The "make vs. buy" decision isn't for your entire CX stack, but for each individual workflow. The playbook provides a **Make-Buy Decision Matrix** to guide this choice based on two key axes:

  • Data Sensitivity & Sovereignty: How constrained are the prompts, logs, and outputs by regulation or internal policy
  • Integration Debt & Time-to-Value: How many systems must be orchestrated? How quickly do you need to prove value?

This leads to four common sourcing patterns:

  • Buy: For commodity, low-risk flows (e.g., simple FAQs) where speed is the main objective.
  • Make: When data sovereignty is critical and the experience is a core differentiator (e.g., complex claims assessment).
  • Hybrid: The default for most serious CX workflows, where you own the agent, policy, and evaluation layer but may use third-party models or channels.
  • Partner-led: To accelerate pilots when your internal teams are bandwidth-constrained.
Governance & Safety
How do you ensure AI agents are safe and GDPR-compliant?

Safety and compliance are not afterthoughts; they are preconditions for autonomy. The most mature organizations build a robust **Risk & Governance Checklist** before scaling.

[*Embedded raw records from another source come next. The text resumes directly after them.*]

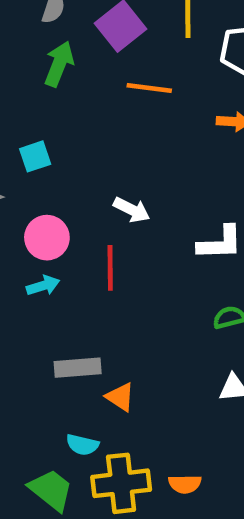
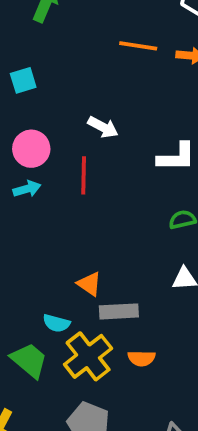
orange line: (149, 88) -> (138, 46), moved
gray rectangle: (78, 368) -> (119, 311), moved
yellow cross: (121, 483) -> (88, 356), turned -33

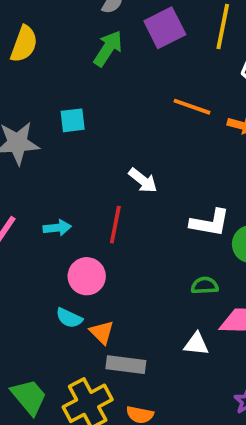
pink circle: (31, 149) -> (87, 276), moved
cyan semicircle: (56, 323) -> (69, 318), moved

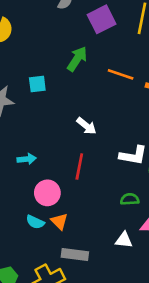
green arrow: (108, 48) -> (77, 59), moved
red line: (115, 225) -> (79, 167), moved
orange triangle: (102, 332) -> (59, 221), moved

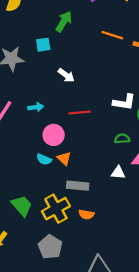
green arrow: (77, 59) -> (64, 22), moved
white arrow: (86, 126) -> (66, 75), moved
red line: (79, 167) -> (80, 112), turned 75

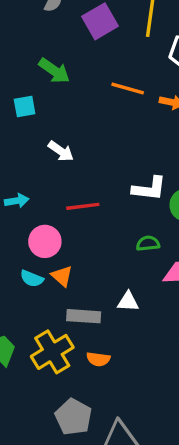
green arrow: (64, 22) -> (54, 71), turned 95
white triangle: (118, 173) -> (128, 302), moved
gray pentagon: (50, 247) -> (73, 417), moved

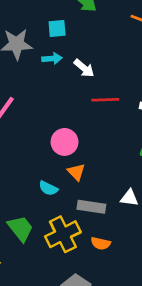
cyan arrow: (17, 201) -> (52, 59), moved
red line: (83, 206) -> (105, 100), moved
cyan semicircle: (32, 279) -> (48, 188), moved

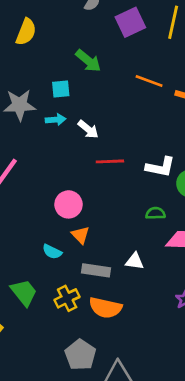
yellow cross: (63, 234) -> (67, 298), size x0.7
orange semicircle: (101, 243) -> (105, 308), size x1.6

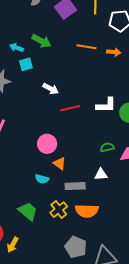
cyan arrow: (56, 120) -> (17, 48), moved, turned -144
green semicircle: (155, 213) -> (107, 147), moved

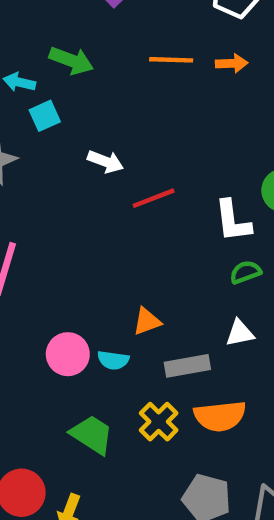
white L-shape: (106, 105) -> (233, 221), moved, turned 90
pink circle: (47, 144) -> (68, 354), moved
orange triangle: (60, 164) -> (147, 321), turned -48

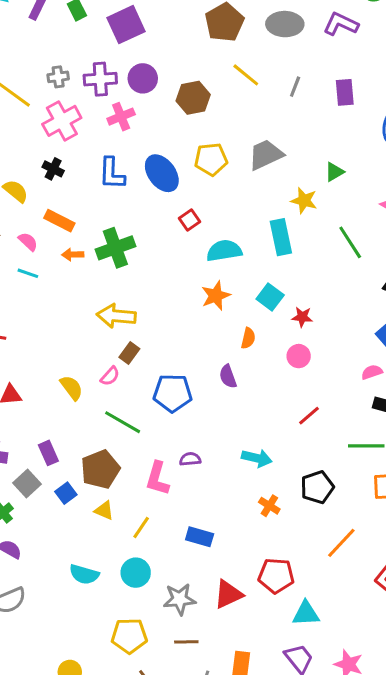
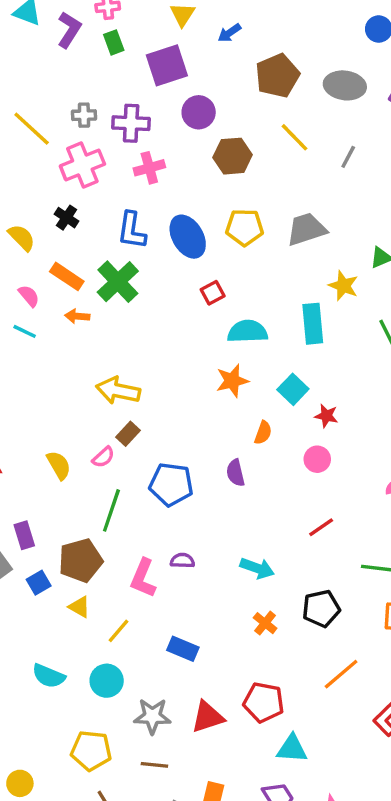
purple circle: (143, 78) -> (199, 112), moved
green cross: (115, 248) -> (118, 282), moved, turned -30
green line: (123, 422) -> (111, 510), turned 72

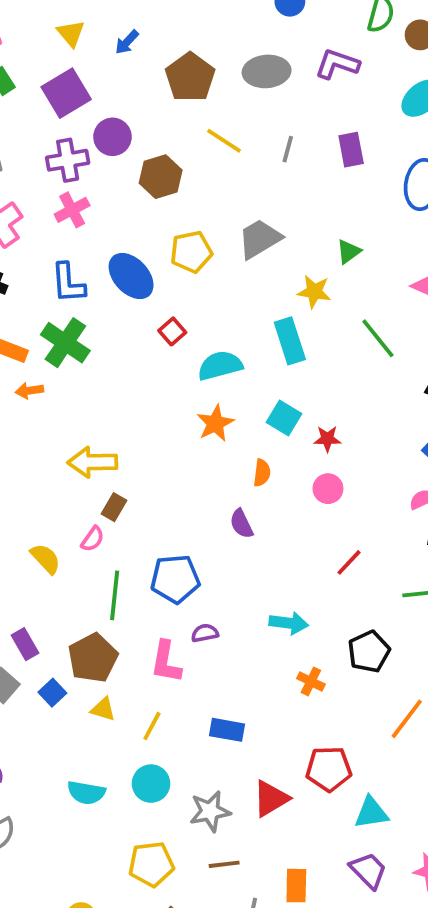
purple cross: (131, 123) -> (68, 160), moved
blue pentagon: (171, 484) -> (175, 579), moved

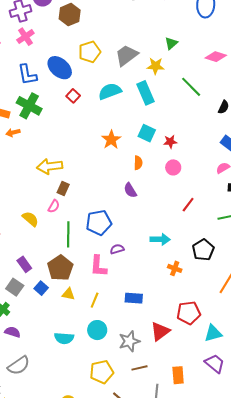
gray trapezoid: (260, 239) -> (127, 55), moved
red square: (172, 331) -> (73, 96), moved
cyan semicircle: (220, 366) -> (110, 91), moved

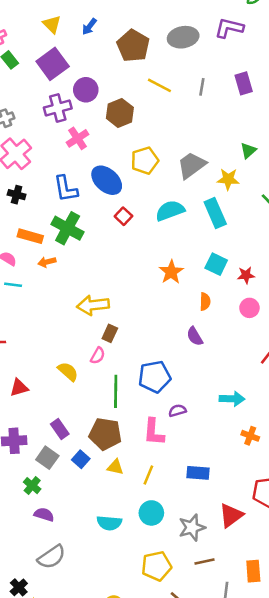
pink cross: (25, 37) -> (78, 138), moved
brown pentagon: (60, 268) -> (105, 434), turned -30

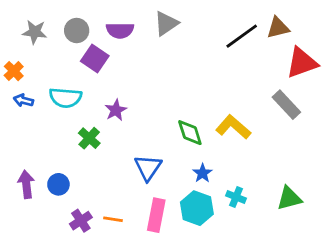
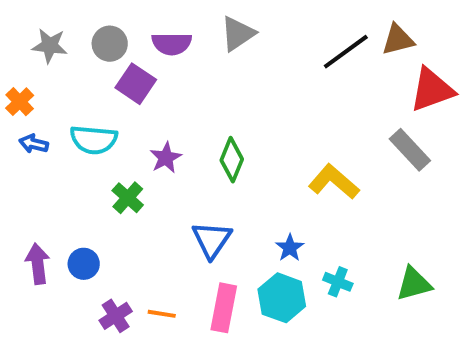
green diamond: (190, 133) -> (232, 160), moved, turned 40

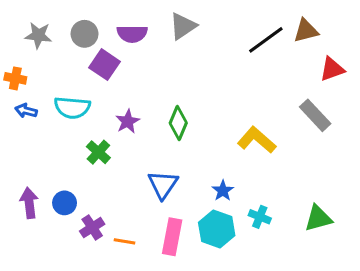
red triangle: (432, 90) -> (332, 69), size x0.7
orange cross: (20, 102) -> (15, 78), turned -35
purple cross: (116, 316) -> (92, 228), moved

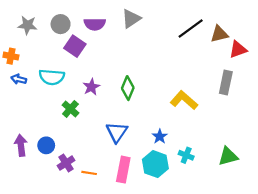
brown triangle: (306, 31) -> (219, 34), moved
gray rectangle: (315, 115) -> (226, 83), turned 55

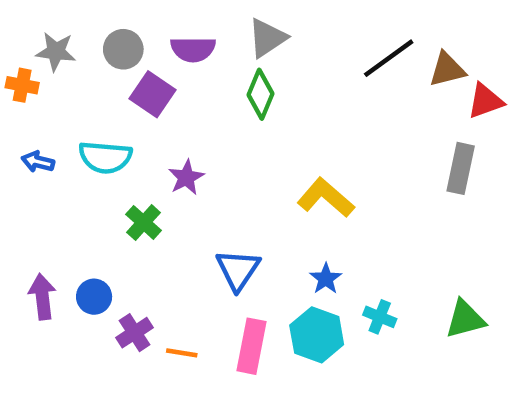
orange cross: (11, 56) -> (22, 85), moved
green diamond: (128, 88) -> (260, 94), moved
yellow L-shape: (184, 100) -> (326, 198), moved

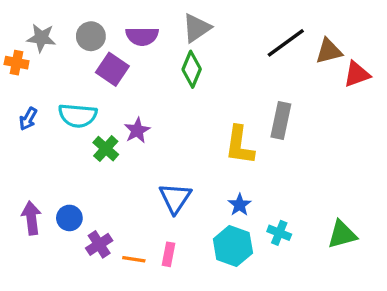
blue arrow: (38, 162) -> (28, 119), turned -75
gray rectangle: (461, 168) -> (281, 120), moved
yellow L-shape: (326, 198) -> (240, 145), turned -123
green cross: (144, 222) -> (106, 149), moved
pink rectangle: (251, 346) -> (169, 254), moved, size x0.6

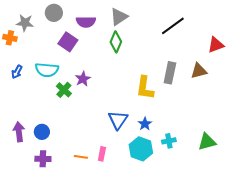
gray circle: (91, 36) -> (54, 13), moved
brown triangle: (329, 51) -> (199, 71), moved
blue triangle: (175, 198) -> (118, 120), moved
cyan cross: (279, 233) -> (169, 141), turned -32
purple cross: (99, 244) -> (43, 159), moved, turned 35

Key components include:

  • Data & Privacy: Clear classification of data (including PII), with masking, tokenization, and retention policies applied consistently.
  • Governance: Documented action rights aligned with the Agentic Ladder, clear human-in-the-loop (HITL) policies, and audit trails for all prompts, retrieved data, and actions.
  • Evaluation: A combination of offline test sets with defined thresholds, online safety monitors, and regular regression testing.
  • Operations: An incident response playbook, tested kill-switches and rollback drills, and weekly performance scorecards.

By decoupling the agent and orchestration layer from the underlying systems of record, you can enforce these policies in one place, ensuring consistent governance across all channels.

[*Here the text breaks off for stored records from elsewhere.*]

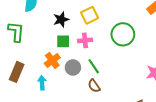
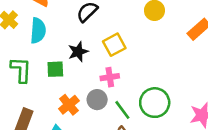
green circle: (123, 34) -> (155, 103), moved
green square: (63, 41) -> (55, 69), moved
gray circle: (73, 67) -> (97, 100), moved

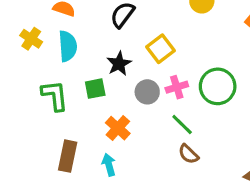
pink cross: (110, 77) -> (177, 87), moved
gray circle: (97, 100) -> (147, 92), moved
green circle: (155, 103) -> (218, 86), moved

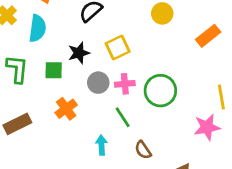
brown semicircle: (188, 154) -> (143, 150), moved
brown rectangle: (68, 156) -> (17, 124), turned 40
cyan arrow: (109, 165) -> (101, 145), moved

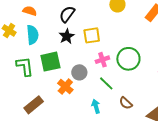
yellow square: (118, 48) -> (92, 35), turned 30
black star: (79, 53) -> (67, 36), moved
green square: (54, 70) -> (50, 62), size x1.5
gray circle: (98, 83) -> (79, 72), moved

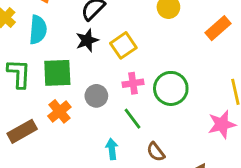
yellow square: (92, 35) -> (123, 45), turned -36
orange cross: (65, 86) -> (59, 111), moved

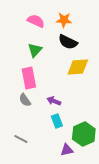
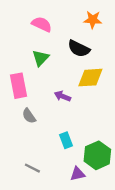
orange star: (64, 20) -> (93, 20), moved
pink rectangle: (29, 78) -> (18, 86), moved
purple arrow: (54, 101) -> (63, 96), moved
gray line: (21, 139) -> (32, 168), moved

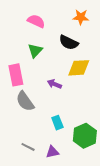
gray semicircle: (29, 116) -> (25, 101), size x1.5
purple triangle: (78, 174) -> (52, 152), moved

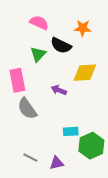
orange star: (81, 17) -> (83, 28), moved
black semicircle: (69, 42) -> (61, 45), moved
cyan rectangle: (57, 123) -> (71, 131), moved, turned -72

What does a mature AI-powered CX organization look like after 12-18 months?

After a year to 18 months of following this playbook, a mature organization typically exhibits several key characteristics:

  • A decoupled agent layer with explicit policy and evaluation services is in place.
  • Key maturity scores are high: Governance and Evaluation are ≥4/5, while Orchestration and Data Readiness are ≥3.5/5.
  • There is a portfolio of 6-10 workflows operating in Assistive or Semi-autonomous modes.
  • 2-3 of those workflows have earned full, guardrailed autonomy for a significant portion of their volume.
  • The organization can demonstrate measurable improvements in key metrics like containment and Average Handle Time (AHT), with stable or improved CSAT and First Contact Resolution (FCR).